But my concern is more inside the practical nature of things. I even guess that a lot of computer science students have trouble to write a simple parser for easy mathematical expressions - don't matter which approach they are using (if they know ad hoc a solution by heart at all). I also have to admit that when I first had to write a parser (in fact that was in my free time for my online calculator - and not for university) I had to read and think about it and it took me some time. It was at that time that I thought "man, so many theoretical stuff in the world wide web or just sources without explanations" - so here you are reading finally my own notes and I hope they help you to get a basic understanding on how to write a parser before you will hopefully dive back to theory.

[Back to top]


2. Prerequisites

I assume the reader has basic knowledge in Java or in a similar programming language, understand what recursion is and has knowledge about basic datatypes like array, strings and stacks. Further I suggest playing around with my Java example implementation that can be downloaded at the top of this page while reading this article. Although the important code fragments are also listed in this tutorial, having a look at the real code and also debugging it step-by-step will definitely help to under unclear issues.
I will talk about 3 different approaches:

[Back to top]


3. The recursive approach

Writing a recursive parser is probably the easiest beginning as it is similar to the human way. At first we will assume that the term does not contain any brackets. Let's look at the term "3+4*5". In your head, you first evaluate 4*5 and then you add this result to 3. Following table shows the process of the recursive algorithm.


Recursive split of term

Look at the table left: When evaluate("3+4*5") is called, then it splits the term correctly and calls it self evaluate("3") + evaluate("4*5").

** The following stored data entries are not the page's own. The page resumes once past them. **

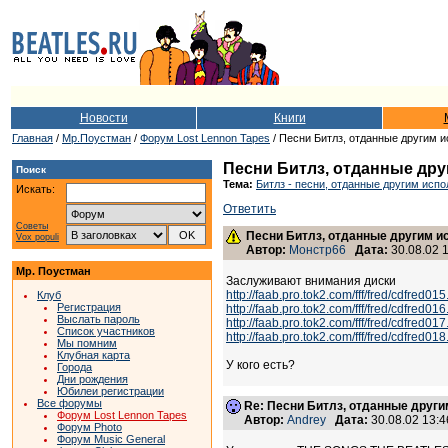
Новости
Книги
Главная
/
Мр.Поустман
/
Форум Lost Lennon Tapes
/ Песни Битлз, отданные другим 
Песни Битлз, отданные др
Поиск
Тема:
Битлз - песни, отданные другим исп
Искать:
Ответить
Советы
Песни Битлз, отданные другим 
Vox populi
Автор:
Монстр66
Дата:
30.08.02 1
Мр. Поустман
Заслуживают внимания диски
http://faab.pro.tok2.com/fff/fred/cdfred015
Клуб
Регистрация
http://faab.pro.tok2.com/fff/fred/cdfred016
Выслать пароль
http://faab.pro.tok2.com/fff/fred/cdfred017
Список участников
http://faab.pro.tok2.com/fff/fred/cdfred018
Мы помним
Клубная карта
У кого есть?
Города
Дни рождения
Юбилеи регистрации
Все форумы
Re: Песни Битлз, отданные друг
Форум Lost Lennon Tapes
Автор:
Andrey
Дата:
30.08.02 13:
Форум Photo
Форум Music General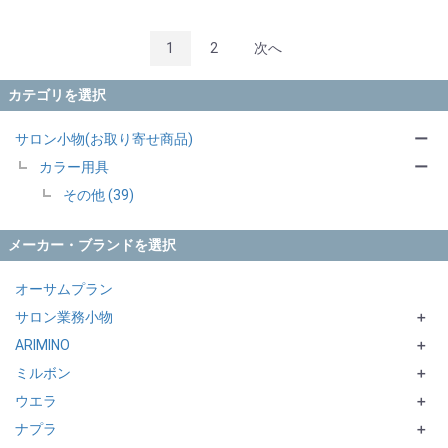
1
2
次へ
カテゴリを選択
サロン小物(お取り寄せ商品)
ー
カラー用具
ー
その他 (39)
メーカー・ブランドを選択
オーサムプラン
サロン業務小物
＋
ARIMINO
AIVL
＋
ミルボン
エバーメイト・ニューエバー
SUPPORTシリーズ
＋
ウエラ
スズラン
Support シリーズ
＋
ナプラ
meiho
INVIGO
＋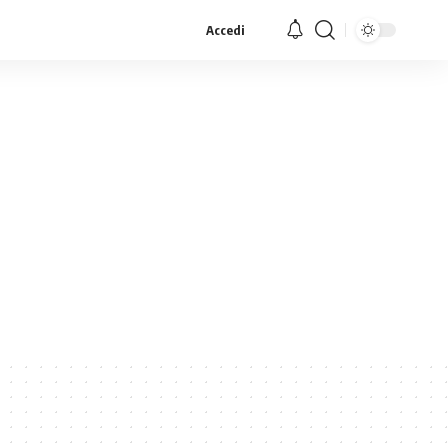
Accedi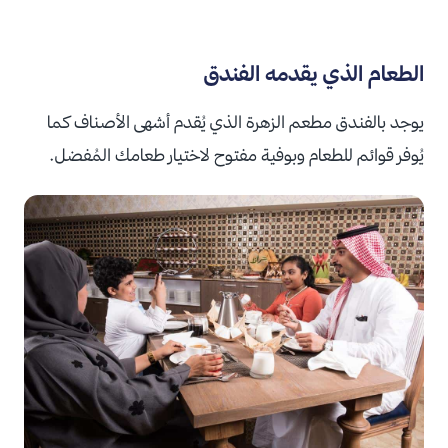
الطعام الذي يقدمه الفندق
يوجد بالفندق مطعم الزهرة الذي يُقدم أشهى الأصناف كما
يُوفر قوائم للطعام وبوفية مفتوح لاختيار طعامك المُفضل.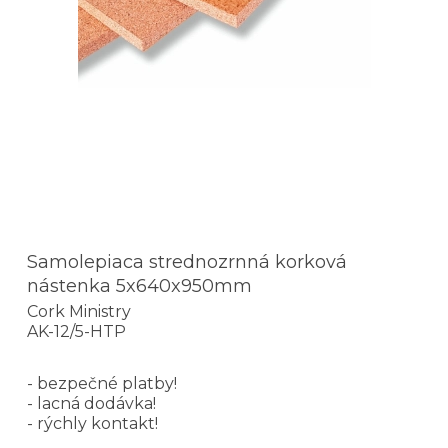
Samolepiaca strednozrnná korková
nástenka 5x640x950mm
Cork Ministry
AK-12/5-HTP
- bezpečné platby!
- lacná dodávka!
- rýchly kontakt!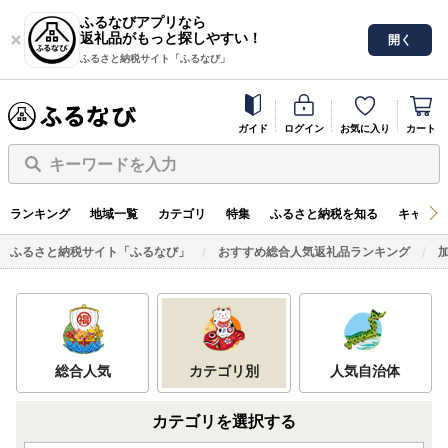
ふるなびアプリなら
返礼品がもっと探しやすい！
開く
ふるさと納税サイト「ふるなび」
ガイド
ログイン
お気に入り
カート
キーワードを入力
ランキング
地域一覧
カテゴリ
特集
ふるさと納税を知る
キャンペ
ふるさと納税サイト「ふるなび」
おすすめ総合人気返礼品ランキング
総合人気
カテゴリ別
人気自治体
カテゴリを選択する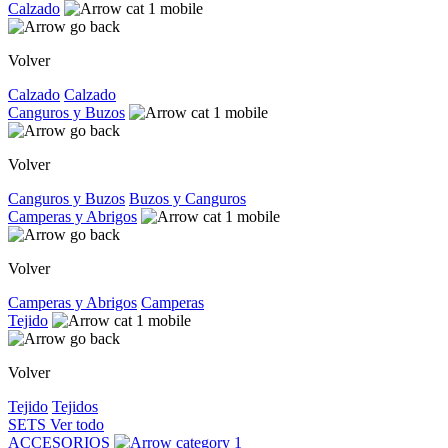
Calzado
Volver
Calzado
Calzado
Canguros y Buzos
Volver
Canguros y Buzos
Buzos y Canguros
Camperas y Abrigos
Volver
Camperas y Abrigos
Camperas
Tejido
Volver
Tejido
Tejidos
SETS
Ver todo
ACCESORIOS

So our function calls itself in each recursive depth layer twice. Evaluate("3") will notice that the term just contains a number, so it returns 3 as an integer type. Evaluate("4*5") finds the '*' and calls itself twice and return finally 4*5 = 20. Note that we have to think in the wrong order: Multiplication has normally to be processed before addition, but in recursion we have to call the function in inverse priority. Think about the result if we would call evaluate("3+4") * evaluate("5") in the first call depth- then if we will come back to this recursive layer we would finally evaluate 7 * 5 and so return 35!.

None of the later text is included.